Fr McVerry said hostels were struggling to cope with an increase in Dublin’s homeless population, a situation he believed was being exacerbated by the inability of people to move into a rental market unable to accommodate new entrants.

“The intention of the strategy is to eliminate social housing waiting lists by 2020, and that reminds me of the homeless strategy which is to eliminate homelessness by 2016. Both of them I would consider to be Alice in Wonderland politics.

“The private rental sector now is a major part of the problem, and because building private housing or building social housing is a two to three year strategy, the only game in town for the next couple of years is the private rental sector,” he said.

Edgar Morgenroth of the Economic and Social Research Institution (ESRI) told the audience that the undersupply of housing units across the Irish market was constraining economic development, inhibiting local businesses, and dissuading foreign investors from setting up in the country.

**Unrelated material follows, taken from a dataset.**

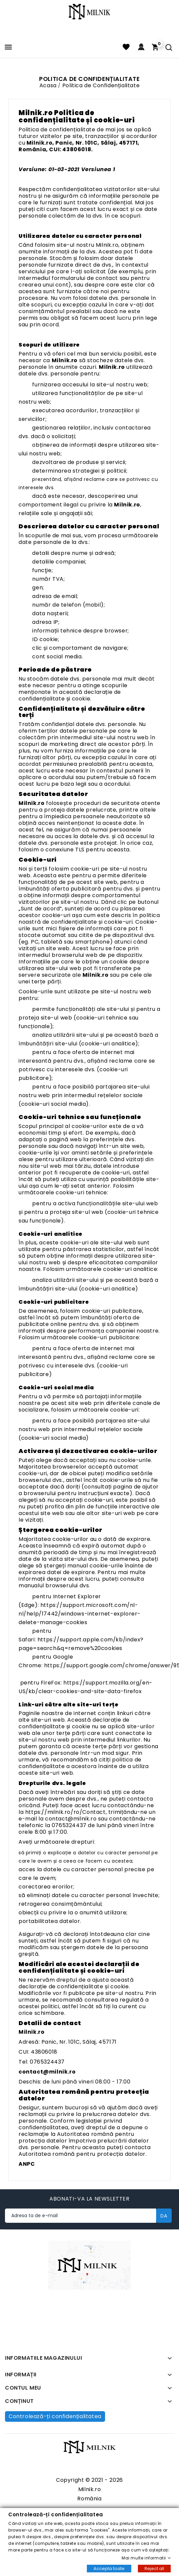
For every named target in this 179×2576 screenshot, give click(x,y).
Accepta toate (109, 2568)
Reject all (154, 2568)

According to Marion Fitzgerald of estate agents Sherry Fitzgerald, less than 1 per cent of the housing stock in Cork and Dublin was currently available for sale, leading to rising inflation within the market.

Construction of new houses within the Dublin region fell from 7,500 in 2006 to just over 500 in 2013, a situation which has contributed to a chronic shortfall in housing stock in the nation’s primary population centre.

Nama has already dedicated €450 million to building 1,500 houses for private sale this year, but a Cabinet report released last month revealed that of 80,000 new housing units that could be built in the capital over the next six years, the construction of around 50,000 was constrained by ongoing infrastructural deficits in areas zoned for development.

In his contribution, Labour Party councillor for Dublin city Dermot Lacey said departmental bureaucracy was to blame for the failure to deliver enough units for an increasingly voracious housing market.

“In every single housing project I’ve been involved in, the single biggest stumbling block to delivery was the inept, incompetent, bureaucratic interference of absolutely absurd rules and provisions by the Department of the Environment,” he said.

Opening the second and final day of the conference, Minister of State for housing Paudie Coffey acknowledged that constraints on resources and the costs associated with supplying accommodation remain issues for his department.

"Our recent return to growth does not in itself herald the end of constraints on resources. We need to ensure that public investment is targeted widely and effectively, not least the €2.2 billion now committed to the delivery of 10,000 social housing units over the next three years," said the Fine Gael TD.

“We need to challenge our own traditional rethinking- do we need to reset local government, including Government, in terms of the charges we apply in the delivery of housing?” he added.